Using DTC for DNS Failover in an A/P ISP Scenario
Hi Community,
I’m working on the following setup and need some guidance:
- Environment:
- 1x Data Center with dual-homed ISPs (Active/Backup for published services)
- 3x Infoblox grid members (v8.6.3)
- 1x internal DDI
- 2x external authoritative NS (NS1 & NS2)
- NS1 & NS2 each have public IPs from both ISPs.
- Current state:
- Through ISP1 (primary), everything works fine — NS1 & NS2 resolve published services without issues.
- Published services currently have A records from both ISP IP pools with same priority & TTL, e.g.:
app1.mycompany.com → 12.12.12.1 (ISP1)
app1.mycompany.com → 55.55.55.1 (ISP2)
- DTC is licensed and configured on all grid members.

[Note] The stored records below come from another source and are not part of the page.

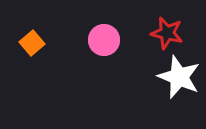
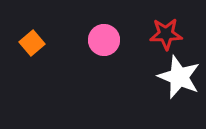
red star: moved 1 px left, 1 px down; rotated 16 degrees counterclockwise
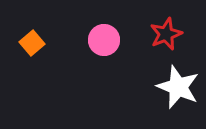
red star: rotated 20 degrees counterclockwise
white star: moved 1 px left, 10 px down
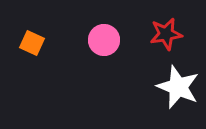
red star: rotated 12 degrees clockwise
orange square: rotated 25 degrees counterclockwise
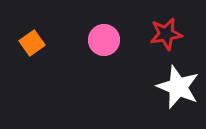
orange square: rotated 30 degrees clockwise
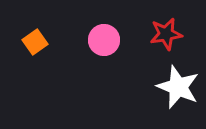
orange square: moved 3 px right, 1 px up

- Routing to both ISPs is already working and tested.
- Goal:
I want NS1 & NS2 to always reply with ISP1 (primary) IPs for published services. Only if ISP1 fails, then they should start replying with the ISP2 IPs instead.
Question:
What’s the best way to configure Infoblox DNS/DTC in this dual-ISP setup so that authoritative NS always answer with ISP1 IPs, and only fail over to ISP2 IPs if the primary ISP is down?
Best Answer
-
I've never come across a use case like this. Its interesting. Be sure the read
as that should help with understanding the components of the solution. Also, as an Infoblox customer you now (as of this month) have access to the Infoblox Training portal. It has a short but informative DTC course which you may find very helpful. Talk to your account team for access.So long as the NIOS nameservers have one private IP address each and public IP addresses on ISP1 and ISP2 are both DNAT'd to the private IP addresses, then public access to the nameservers will be handled by the routing at the firewall/router level and ISP failover isn't a problem NIOS needs to worry about (for public access to nameservers)….

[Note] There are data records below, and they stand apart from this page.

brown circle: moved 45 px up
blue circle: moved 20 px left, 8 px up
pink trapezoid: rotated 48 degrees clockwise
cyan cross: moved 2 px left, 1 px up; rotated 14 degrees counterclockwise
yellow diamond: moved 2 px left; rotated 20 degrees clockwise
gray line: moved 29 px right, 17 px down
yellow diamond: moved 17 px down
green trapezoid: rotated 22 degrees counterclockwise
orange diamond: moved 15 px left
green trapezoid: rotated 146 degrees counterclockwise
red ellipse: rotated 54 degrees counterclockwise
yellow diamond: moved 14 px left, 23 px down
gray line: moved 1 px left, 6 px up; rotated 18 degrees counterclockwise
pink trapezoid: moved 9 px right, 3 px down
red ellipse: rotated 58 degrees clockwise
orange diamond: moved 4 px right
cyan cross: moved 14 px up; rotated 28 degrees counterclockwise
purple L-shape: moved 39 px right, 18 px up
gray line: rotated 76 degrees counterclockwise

Make sure that the nameservers (specifically the nameservers) are available at all times on both ISP1 and ISP2. The desire to keep ALL traffic off ISP2 is a bad one if that includes stopping access to the nameserver on ISP2. There is a whole lot to unpack on that topic alone so I'll leave it at that for this post. Also, make sure you fully test ISP1 going offline as part of this project.

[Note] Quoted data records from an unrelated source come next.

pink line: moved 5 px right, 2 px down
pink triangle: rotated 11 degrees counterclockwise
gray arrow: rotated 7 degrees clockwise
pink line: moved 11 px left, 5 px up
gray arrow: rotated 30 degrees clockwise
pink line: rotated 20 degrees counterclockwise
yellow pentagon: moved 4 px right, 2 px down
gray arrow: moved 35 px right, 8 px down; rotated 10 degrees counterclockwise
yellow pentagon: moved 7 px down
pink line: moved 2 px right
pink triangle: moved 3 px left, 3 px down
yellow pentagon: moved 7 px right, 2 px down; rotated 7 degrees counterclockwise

A LBDN (e.g. app1.mycompany.com) consists of one or more "pools". A Pool consists of one or more "Servers". Servers typically represent the backend server (common scenario is that you have two web servers in DC1 and two web severs in DC2. You might use the LBDN to steer DC1 traffic to the DC1 web servers and DC2 traffic to the DC2 web servers (this is called "Topology" load balancing. Then you use the Pool to steer all incoming traffic for the DC1 pool to the first server in DC1 and only use the second server in DC1 is the first server fails (this is called "Global Availability" load balancing. In your case, it seems you only need to balance at the LBDN level (if you have 1 LBDN, 2 pools and 1 server in each pool). You could also have 1 LBDN, 1 pool and two servers in that pool and balance at the pool level. Both methods should work in your scenario so lets assume the former for now)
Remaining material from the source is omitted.